In the last episode I only spoke to him through the wood of a caution taped door, and while it felt as though I could make the wall give way with little effort, I knew he would see, so paused to consider my options. As I looked around, I realized I was in my childhood home, and suddenly saw my only escape route was out the window in my mother's room. Still staring at the piece of door in front of me, I saw down the hallway to those windows, the colors of her bedroom, the blue sarong draped over one particular open window blowing in a breeze. It was the window with the gardenia bush underneath it, and the pear and apple trees that never fruited, a few paces away, and it was sunny and refreshing and free outside of it.

When I opened my eyes, the fabric hanging of the windows in my own room let just enough light in that I could distinguish the pattern of the wind as it blew snow back and forth, weaving as it fell.
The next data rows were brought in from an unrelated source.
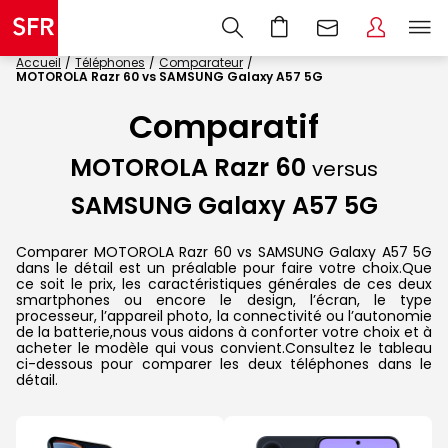
Accueil
Téléphones
Comparateur
MOTOROLA Razr 60 vs SAMSUNG Galaxy A57 5G
Comparatif
MOTOROLA Razr 60
versus
SAMSUNG Galaxy A57 5G
Comparer MOTOROLA Razr 60 vs SAMSUNG Galaxy A57 5G
dans le détail est un préalable pour faire votre choix.Que
ce soit le prix, les caractéristiques générales de ces deux
smartphones ou encore le design, l’écran, le type
processeur, l’appareil photo, la connectivité ou l’autonomie
de la batterie,nous vous aidons à conforter votre choix et à
acheter le modèle qui vous convient.Consultez le tableau
ci-dessous pour comparer les deux téléphones dans le
détail.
A few months ago I dreamed I was on a construction site that had torn everything down, but the foundations of a house. In the dirt, I came across a vessel, a pot like those we dig up in roman ruins. Inside, sticking out of the hole in its side - was a fish, stiff from using all the muscles in its body to try to breath. I picked it up, filled with respect for this creature managing to stay alive in an environment where it couldn't even breath, and I knew there was water underneath the foundations I could put it in. The foundation resembled a roman system for radiant heating - small columns at regular intervals sustained the weight of the building, but allowed heated or cooled water to be poured underneath, to suffuse the floors with the temp of the water. As I let the fish slide from my hand, I suddenly understood that it would move towards the source of freshest water, possibly finding a current it could follow to a more habitable place. Curious to watch it feel and respond, I lowered myself into the narrow crevasse between concrete and dirt. My pelvis got stuck for a moment, I had to tip it sideways to fit. Underneath the concrete slab, my fish was following something it could taste or feel, but it passed other fish like it, suspended in animation, mouths wide as if gasping for breath, frozen in place. Something inside of me knew that since my fish had been so long out of water, this little bit seemed rich in something that suddenly had been too little for the others.

I don't know what ever happened to that fish, but I do know it is the same one that has lived in my chest for years, the one I never notice until I am asked to commit to something, and it begins to flip around in desperation, as if it suddenly doesn't have water to move through, to breath in.